フラメンコ超緩色系

月刊パセオフラメンコの社長ブログ

バロメーター [その262]

2009年04月21日 | アートな快感







             バロメーター

 

 

 「アートの仕事がしたいんなら、バッハだけはきっちり押さえといた方がいいよ」

 万年学級委員だった五つ上の従兄弟の勉あんちゃんは、高校生の私にこう云った。
 昨年の法事の席で、あのひと言でオレ助かったよと礼を云うと、すでに後光のまぶしさではあのザビエルを軽々と超える勉あんちゃんは、そのエピソードをまったく覚えてなかったが、そーか雄ちゃんが生きてんのはオレのおかげだったか、じゃあとりあえず今度寿司おごれ、目が回らないやつでさっ、と私を恐喝した。

 若い頃に、自分が好感を持つ人から自分に向けて発せられる言葉というのは、案外に強烈な影響を及ぼすものなのかもしれない。
 勉あんちゃんの冒頭のひと言で、私のバッハ好きには相当の拍車がかかったはずだ。


               


 かつてはギターやリコーダーで自らバッハをプレイしたこともある。
 テクニックとリズムと音色と解釈と音楽性と暗譜の問題などを除けば、そんなに悪い演奏ではなかったと思うが、私がバッハを練習する時には、誰も私に近寄ることはなかったことを思い出す。
 ついでに、他の曲を練習する時にも、誰も私に近寄ることはなかったことを思い出す。

 本格的にバッハを聴きはじめたのは高校時代だから、そっちの方はすでに40年近い年季が入ってる。
 その当初から、バッハ関連のライブや楽譜・書籍やレコードに使った金だけはハンパじゃなかった。
 自らそれをハイレベルに体現できない以上、その道の専門家を縁の下から支えるのはファンの使命だと思いたい、ギブ安藤テイクな私なのである。
 そのためによく働いたし、よくメシも抜いた。


             


 ヨハン・セバスチャン・バッハ(ドイツ/1685~1750年)。
 単純に生理的に好きなのだが、もちろんそれだけではない。
 この音楽をバックボーンに生きる限りは、いっくら世の中が厳しくてもそう簡単にはくたばらねーぞ的に、チキンなハートの内側に、じんわり勇気が湧いてくる感触がいかにも頼もしかった。
 また、日常的にバッハとふれあうことには、いつでも危なっかしい私が人の道を踏み外すのを辛うじて回避させてくれるお守り的効果もあったかもしれない。
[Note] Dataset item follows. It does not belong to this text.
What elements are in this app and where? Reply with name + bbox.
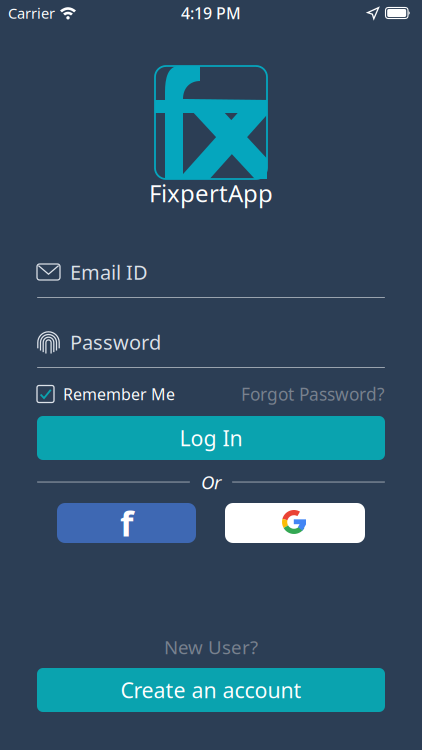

 NASAが異星生命体との交信用メッセージとして選んだバッハの音楽は、数学的であり、かつ文学的であるとよく評される。
 数学と文学の行き着くところは結局は一緒なんだと誰かが云ってたが、バッハの音楽には、まさしくそんなファンタジーがある。
 感性その他もろもろに不足のある私のようなタイプの人に限って云うと、彼らが自分の心の中に確かなバロメーターを築きたいと願う場合、その製造手段としてのバッハは、なかなか有力であるかもしれない。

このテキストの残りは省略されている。